[Exercise]:
Copy out the records that follow, leaving every character as it is.

[Data excerpts]:

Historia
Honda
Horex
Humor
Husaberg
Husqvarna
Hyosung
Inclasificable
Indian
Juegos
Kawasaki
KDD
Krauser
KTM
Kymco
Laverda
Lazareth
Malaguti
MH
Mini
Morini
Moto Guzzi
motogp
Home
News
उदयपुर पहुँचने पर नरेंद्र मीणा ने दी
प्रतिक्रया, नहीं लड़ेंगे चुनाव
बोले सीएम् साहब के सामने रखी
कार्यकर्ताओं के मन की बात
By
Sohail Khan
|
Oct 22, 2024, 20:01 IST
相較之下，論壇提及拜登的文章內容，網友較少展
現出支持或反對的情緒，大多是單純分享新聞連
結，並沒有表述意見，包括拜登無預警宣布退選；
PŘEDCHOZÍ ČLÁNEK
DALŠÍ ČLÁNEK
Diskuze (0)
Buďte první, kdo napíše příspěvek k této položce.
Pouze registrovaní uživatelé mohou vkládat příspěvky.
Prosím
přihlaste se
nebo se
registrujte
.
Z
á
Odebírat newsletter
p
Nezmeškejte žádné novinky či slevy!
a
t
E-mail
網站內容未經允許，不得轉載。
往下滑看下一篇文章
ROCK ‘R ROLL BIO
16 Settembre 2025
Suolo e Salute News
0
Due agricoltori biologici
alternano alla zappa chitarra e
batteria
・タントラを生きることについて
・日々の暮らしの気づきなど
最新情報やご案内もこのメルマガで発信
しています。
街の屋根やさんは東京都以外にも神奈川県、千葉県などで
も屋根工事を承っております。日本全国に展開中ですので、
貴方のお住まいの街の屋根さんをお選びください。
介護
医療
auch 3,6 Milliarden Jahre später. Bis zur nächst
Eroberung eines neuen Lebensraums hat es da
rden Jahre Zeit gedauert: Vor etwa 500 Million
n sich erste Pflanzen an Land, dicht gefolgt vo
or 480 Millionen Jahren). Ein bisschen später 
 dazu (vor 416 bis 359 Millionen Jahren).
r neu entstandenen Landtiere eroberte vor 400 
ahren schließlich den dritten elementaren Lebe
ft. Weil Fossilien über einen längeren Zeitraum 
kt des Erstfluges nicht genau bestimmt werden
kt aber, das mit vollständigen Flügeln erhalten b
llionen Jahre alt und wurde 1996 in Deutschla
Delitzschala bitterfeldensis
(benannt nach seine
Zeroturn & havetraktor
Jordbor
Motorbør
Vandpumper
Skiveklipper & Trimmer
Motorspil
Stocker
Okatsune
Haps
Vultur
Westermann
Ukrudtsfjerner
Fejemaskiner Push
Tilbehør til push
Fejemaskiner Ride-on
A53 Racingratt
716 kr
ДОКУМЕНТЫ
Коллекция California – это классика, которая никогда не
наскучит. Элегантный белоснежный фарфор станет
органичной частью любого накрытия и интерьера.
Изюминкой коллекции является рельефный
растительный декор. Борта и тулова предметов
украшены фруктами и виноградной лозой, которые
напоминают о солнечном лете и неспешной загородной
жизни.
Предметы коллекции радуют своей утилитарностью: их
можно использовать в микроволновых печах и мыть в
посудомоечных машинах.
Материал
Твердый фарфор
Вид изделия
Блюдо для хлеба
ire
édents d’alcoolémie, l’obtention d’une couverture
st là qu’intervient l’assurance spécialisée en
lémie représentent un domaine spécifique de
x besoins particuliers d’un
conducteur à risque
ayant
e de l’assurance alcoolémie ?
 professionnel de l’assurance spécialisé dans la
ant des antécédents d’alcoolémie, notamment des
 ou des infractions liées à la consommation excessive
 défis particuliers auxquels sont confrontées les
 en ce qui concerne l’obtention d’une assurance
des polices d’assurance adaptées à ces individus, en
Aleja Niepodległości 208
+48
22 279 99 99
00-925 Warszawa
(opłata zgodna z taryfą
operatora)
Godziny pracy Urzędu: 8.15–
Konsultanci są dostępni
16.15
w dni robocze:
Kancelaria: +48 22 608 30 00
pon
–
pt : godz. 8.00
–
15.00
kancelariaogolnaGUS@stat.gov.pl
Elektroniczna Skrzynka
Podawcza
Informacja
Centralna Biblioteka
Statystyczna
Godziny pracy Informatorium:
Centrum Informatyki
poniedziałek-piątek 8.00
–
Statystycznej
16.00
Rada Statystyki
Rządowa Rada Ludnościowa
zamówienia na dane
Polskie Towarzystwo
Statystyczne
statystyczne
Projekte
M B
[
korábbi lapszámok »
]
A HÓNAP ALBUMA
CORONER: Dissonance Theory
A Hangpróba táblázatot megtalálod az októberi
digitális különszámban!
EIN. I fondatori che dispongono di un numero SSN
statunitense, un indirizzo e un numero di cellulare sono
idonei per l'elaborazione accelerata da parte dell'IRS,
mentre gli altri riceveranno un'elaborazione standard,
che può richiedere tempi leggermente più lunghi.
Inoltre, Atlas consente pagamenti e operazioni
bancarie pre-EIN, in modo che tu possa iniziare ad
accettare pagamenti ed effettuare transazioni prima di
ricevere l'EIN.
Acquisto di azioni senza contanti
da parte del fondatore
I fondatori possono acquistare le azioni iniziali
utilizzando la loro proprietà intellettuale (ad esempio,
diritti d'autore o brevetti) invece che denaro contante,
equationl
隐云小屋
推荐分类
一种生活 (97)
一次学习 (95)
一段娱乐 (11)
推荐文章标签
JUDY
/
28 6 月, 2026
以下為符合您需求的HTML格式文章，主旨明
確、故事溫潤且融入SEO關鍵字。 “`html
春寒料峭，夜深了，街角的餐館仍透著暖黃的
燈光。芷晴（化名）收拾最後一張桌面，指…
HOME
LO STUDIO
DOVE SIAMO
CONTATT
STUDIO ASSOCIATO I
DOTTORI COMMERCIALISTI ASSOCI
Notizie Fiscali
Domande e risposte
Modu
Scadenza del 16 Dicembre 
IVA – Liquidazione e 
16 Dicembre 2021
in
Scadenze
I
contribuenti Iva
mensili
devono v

[Output for this exercise]:
Historia
Honda
Horex
Humor
Husaberg
Husqvarna
Hyosung
Inclasificable
Indian
Juegos
Kawasaki
KDD
Krauser
KTM
Kymco
Laverda
Lazareth
Malaguti
MH
Mini
Morini
Moto Guzzi
motogp
Home
News
उदयपुर पहुँचने पर नरेंद्र मीणा ने दी
प्रतिक्रया, नहीं लड़ेंगे चुनाव
बोले सीएम् साहब के सामने रखी
कार्यकर्ताओं के मन की बात
By
Sohail Khan
|
Oct 22, 2024, 20:01 IST
相較之下，論壇提及拜登的文章內容，網友較少展
現出支持或反對的情緒，大多是單純分享新聞連
結，並沒有表述意見，包括拜登無預警宣布退選；
PŘEDCHOZÍ ČLÁNEK
DALŠÍ ČLÁNEK
Diskuze (0)
Buďte první, kdo napíše příspěvek k této položce.
Pouze registrovaní uživatelé mohou vkládat příspěvky.
Prosím
přihlaste se
nebo se
registrujte
.
Z
á
Odebírat newsletter
p
Nezmeškejte žádné novinky či slevy!
a
t
E-mail
網站內容未經允許，不得轉載。
往下滑看下一篇文章
ROCK ‘R ROLL BIO
16 Settembre 2025
Suolo e Salute News
0
Due agricoltori biologici
alternano alla zappa chitarra e
batteria
・タントラを生きることについて
・日々の暮らしの気づきなど
最新情報やご案内もこのメルマガで発信
しています。
街の屋根やさんは東京都以外にも神奈川県、千葉県などで
も屋根工事を承っております。日本全国に展開中ですので、
貴方のお住まいの街の屋根さんをお選びください。
介護
医療
auch 3,6 Milliarden Jahre später. Bis zur nächst
Eroberung eines neuen Lebensraums hat es da
rden Jahre Zeit gedauert: Vor etwa 500 Million
n sich erste Pflanzen an Land, dicht gefolgt vo
or 480 Millionen Jahren). Ein bisschen später 
 dazu (vor 416 bis 359 Millionen Jahren).
r neu entstandenen Landtiere eroberte vor 400 
ahren schließlich den dritten elementaren Lebe
ft. Weil Fossilien über einen längeren Zeitraum 
kt des Erstfluges nicht genau bestimmt werden
kt aber, das mit vollständigen Flügeln erhalten b
llionen Jahre alt und wurde 1996 in Deutschla
Delitzschala bitterfeldensis
(benannt nach seine
Zeroturn & havetraktor
Jordbor
Motorbør
Vandpumper
Skiveklipper & Trimmer
Motorspil
Stocker
Okatsune
Haps
Vultur
Westermann
Ukrudtsfjerner
Fejemaskiner Push
Tilbehør til push
Fejemaskiner Ride-on
A53 Racingratt
716 kr
ДОКУМЕНТЫ
Коллекция California – это классика, которая никогда не
наскучит. Элегантный белоснежный фарфор станет
органичной частью любого накрытия и интерьера.
Изюминкой коллекции является рельефный
растительный декор. Борта и тулова предметов
украшены фруктами и виноградной лозой, которые
напоминают о солнечном лете и неспешной загородной
жизни.
Предметы коллекции радуют своей утилитарностью: их
можно использовать в микроволновых печах и мыть в
посудомоечных машинах.
Материал
Твердый фарфор
Вид изделия
Блюдо для хлеба
ire
édents d’alcoolémie, l’obtention d’une couverture
st là qu’intervient l’assurance spécialisée en
lémie représentent un domaine spécifique de
x besoins particuliers d’un
conducteur à risque
ayant
e de l’assurance alcoolémie ?
 professionnel de l’assurance spécialisé dans la
ant des antécédents d’alcoolémie, notamment des
 ou des infractions liées à la consommation excessive
 défis particuliers auxquels sont confrontées les
 en ce qui concerne l’obtention d’une assurance
des polices d’assurance adaptées à ces individus, en
Aleja Niepodległości 208
+48
22 279 99 99
00-925 Warszawa
(opłata zgodna z taryfą
operatora)
Godziny pracy Urzędu: 8.15–
Konsultanci są dostępni
16.15
w dni robocze:
Kancelaria: +48 22 608 30 00
pon
–
pt : godz. 8.00
–
15.00
kancelariaogolnaGUS@stat.gov.pl
Elektroniczna Skrzynka
Podawcza
Informacja
Centralna Biblioteka
Statystyczna
Godziny pracy Informatorium:
Centrum Informatyki
poniedziałek-piątek 8.00
–
Statystycznej
16.00
Rada Statystyki
Rządowa Rada Ludnościowa
zamówienia na dane
Polskie Towarzystwo
Statystyczne
statystyczne
Projekte
M B
[
korábbi lapszámok »
]
A HÓNAP ALBUMA
CORONER: Dissonance Theory
A Hangpróba táblázatot megtalálod az októberi
digitális különszámban!
EIN. I fondatori che dispongono di un numero SSN
statunitense, un indirizzo e un numero di cellulare sono
idonei per l'elaborazione accelerata da parte dell'IRS,
mentre gli altri riceveranno un'elaborazione standard,
che può richiedere tempi leggermente più lunghi.
Inoltre, Atlas consente pagamenti e operazioni
bancarie pre-EIN, in modo che tu possa iniziare ad
accettare pagamenti ed effettuare transazioni prima di
ricevere l'EIN.
Acquisto di azioni senza contanti
da parte del fondatore
I fondatori possono acquistare le azioni iniziali
utilizzando la loro proprietà intellettuale (ad esempio,
diritti d'autore o brevetti) invece che denaro contante,
equationl
隐云小屋
推荐分类
一种生活 (97)
一次学习 (95)
一段娱乐 (11)
推荐文章标签
JUDY
/
28 6 月, 2026
以下為符合您需求的HTML格式文章，主旨明
確、故事溫潤且融入SEO關鍵字。 “`html
春寒料峭，夜深了，街角的餐館仍透著暖黃的
燈光。芷晴（化名）收拾最後一張桌面，指…
HOME
LO STUDIO
DOVE SIAMO
CONTATT
STUDIO ASSOCIATO I
DOTTORI COMMERCIALISTI ASSOCI
Notizie Fiscali
Domande e risposte
Modu
Scadenza del 16 Dicembre 
IVA – Liquidazione e 
16 Dicembre 2021
in
Scadenze
I
contribuenti Iva
mensili
devono v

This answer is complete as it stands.